The aim of the project is to mount and test microfabricated silicon glass chip for acoustic trapping like the acoustic trapping performed by seed particles in glass capillaries [1]. Acoustically enabled seed particle trapping has been used in capillaries to trap exosomes and bacteria. One major drawback of the current technology is its limitation to using capillaries as main vibrating bodies. Here we suggest a novel silicon chip design that creates the same acoustic field as the one that is used in trapping capillaries. If successful, the silicon chip design will have several advantages over glass capillaries. 1. The shape of the pressure field will be independent of the shape of the applied piezo-electric transducer. 2. Large freedom in designing the geometric of the trapping region, to make it large or smaller on demand and with respect to the application. 3. It could be possible to completely get rid of the seed particles as the seed structure can in a silicon chip be easily added into the trapping region during the micro fabrication.
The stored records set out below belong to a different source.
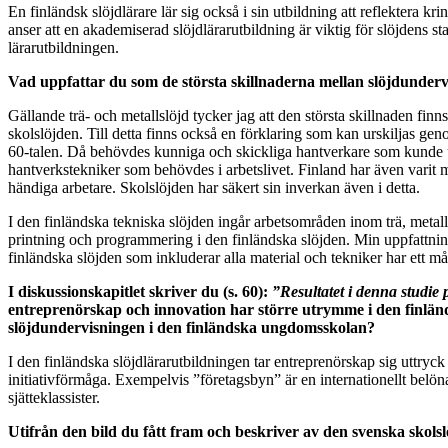
En finländsk slöjdlärare lär sig också i sin utbildning att reflektera 
anser att en akademiserad slöjdlärarutbildning är viktig för slöjdens st
lärarutbildningen.
Vad uppfattar du som de största skillnaderna mellan slöjdunderv
Gällande trä- och metallslöjd tycker jag att den största skillnaden fin
skolslöjden. Till detta finns också en förklaring som kan urskiljas geno
60-talen. Då behövdes kunniga och skickliga hantverkare som kunde ut
hantverkstekniker som behövdes i arbetslivet. Finland har även varit me
händiga arbetare. Skolslöjden har säkert sin inverkan även i detta.
I den finländska tekniska slöjden ingår arbetsområden inom trä, metal
printning och programmering i den finländska slöjden. Min uppfattning
finländska slöjden som inkluderar alla material och tekniker har ett m
I diskussionskapitlet skriver du (s. 60):
”Resultatet i denna studie
entreprenörskap och innovation har större utrymme i den finländs
slöjdundervisningen i den finländska ungdomsskolan?
I den finländska slöjdlärarutbildningen tar entreprenörskap sig uttryck i
initiativförmåga. Exempelvis ”företagsbyn” är en internationellt belön
sjätteklassister.
Utifrån den bild du fått fram och beskriver av den svenska skolsl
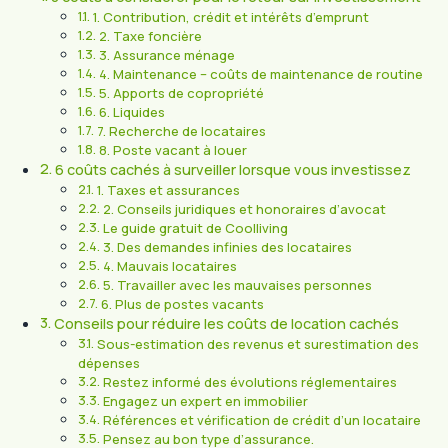
1. Contribution, crédit et intérêts d’emprunt
2. Taxe foncière
3. Assurance ménage
4. Maintenance – coûts de maintenance de routine
5. Apports de copropriété
6. Liquides
7. Recherche de locataires
8. Poste vacant à louer
6 coûts cachés à surveiller lorsque vous investissez
1. Taxes et assurances
2. Conseils juridiques et honoraires d’avocat
Le guide gratuit de Coolliving
3. Des demandes infinies des locataires
4. Mauvais locataires
5. Travailler avec les mauvaises personnes
6. Plus de postes vacants
Conseils pour réduire les coûts de location cachés
Sous-estimation des revenus et surestimation des
dépenses
Restez informé des évolutions réglementaires
Engagez un expert en immobilier
Références et vérification de crédit d’un locataire
Pensez au bon type d’assurance.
This would allow seed particle trapping without such a high sensitivity to frequency and without fear of losing the seed particle cluster etc. As shown by Fornell et al. [2] the trapping potential is crucial for the functionality of the application. In glass capillaries a potential well is formed, and the seed particles are trapped at the maxima of the mean squared velocity <vv>. The acoustic forces act along the gradient of this potential and are thus highly dependent its shape. Our silicon chip design is validated by numerical simulations, shown in fig. 1. The chamber design will lead to a potential well as in glass capillaries. The next step is to test the microfabricated devices in the laboratory and evaluate their performance in acoustic trapping of seed particles and extracellular vesicle extraction. The goal of the underlying Master’s Thesis project is to design and fabricate a holder to mount the chips in a microscope setup. Then the chips (shown in fig. 2) will be connected to microfluidic syringe pumps and their performance for trapping of seed particles will be assessed. Finally, the trapping, extraction and enrichment of nano-particles and/or vesicles will be validated.
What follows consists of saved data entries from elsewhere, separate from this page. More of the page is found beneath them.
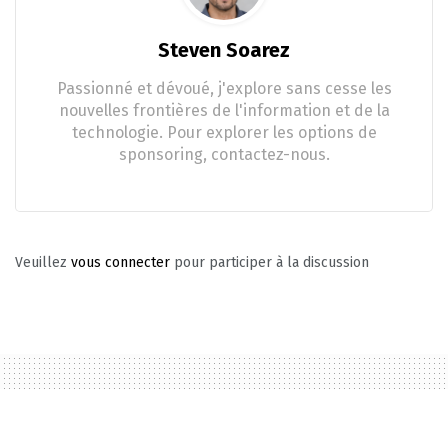
Steven Soarez
Passionné et dévoué, j'explore sans cesse les
nouvelles frontières de l'information et de la
technologie. Pour explorer les options de
sponsoring, contactez-nous.
Veuillez
vous connecter
pour participer à la discussion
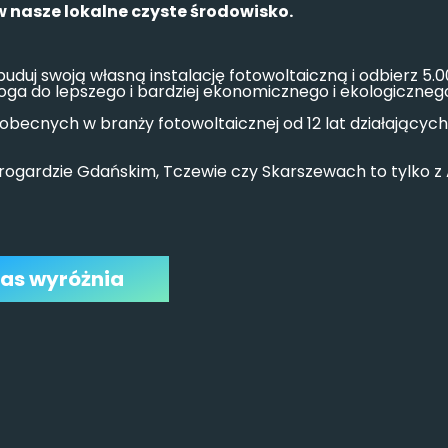
 w nasze lokalne czyste środowisko.
buduj swoją własną instalację fotowoltaiczną i odbierz 5.000
oga do lepszego i bardziej ekonomicznego i ekologicznego
becnych w branży fotowoltaicznej od 12 lat działającyc
rogardzie Gdańskim, Tczewie czy Skarszewach to tylko z
as wyróżnia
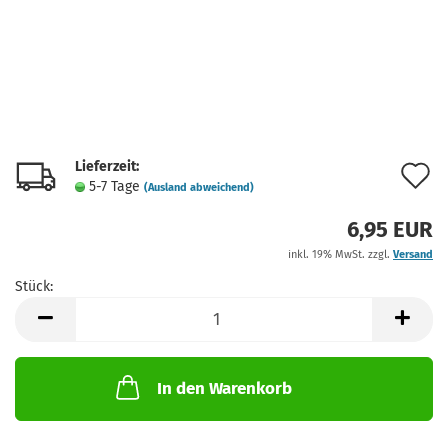
Lieferzeit:
A
5-7 Tage
(Ausland abweichend)
d
6,95 EUR
M
inkl. 19% MwSt. zzgl.
Versand
Stück:
Stück
In den Warenkorb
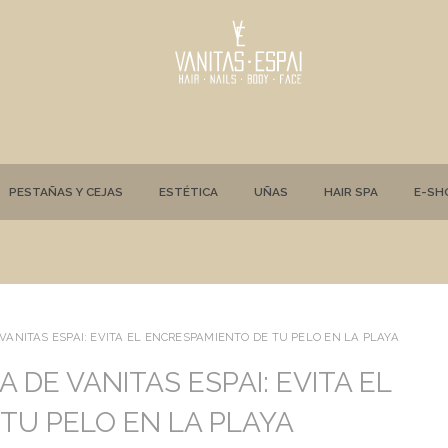
PESTAÑAS Y CEJAS
ESTÉTICA
UÑAS
HAIR SPA
E-SH
VANITAS ESPAI: EVITA EL ENCRESPAMIENTO DE TU PELO EN LA PLAYA
 DE VANITAS ESPAI: EVITA EL
TU PELO EN LA PLAYA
[1] Hammarström, Björn, Thomas Laurell, and Johan Nilsson. "Seed particle-enabled acoustic trapping of bacteria and nanoparticles in continuous flow systems." Lab on a Chip 12.21 (2012): 4296-4304.
[2] Fornell, A., Baasch, T., Johannesson, C., Nilsson, J., & Tenje, M. (2021). Binary acoustic trapping in a glass capillary. Journal of Physics D: Applied Physics, 54(35), 355401.

scematic

Figure 1 a) Silicon trapping chip and b) trapping capillary. A piezoelectric transducer excites a local resonance that is used for the trapping of seed particles and by that the extraction and enrichment of extracellular vesicles. Red and blue indicate high and low acoustic trapping potential <vv>. The polystyrene seed particles will be trapped and held back against an external flow in the (local) maxima of the trapping potential. The special design of the trapping chamber in the silicon chip will support an acoustic field like the one in the trapping glass capillaries.

silicon tubes

Figure 2. The chips are ready to be mounted and tested in our microfluidics labs!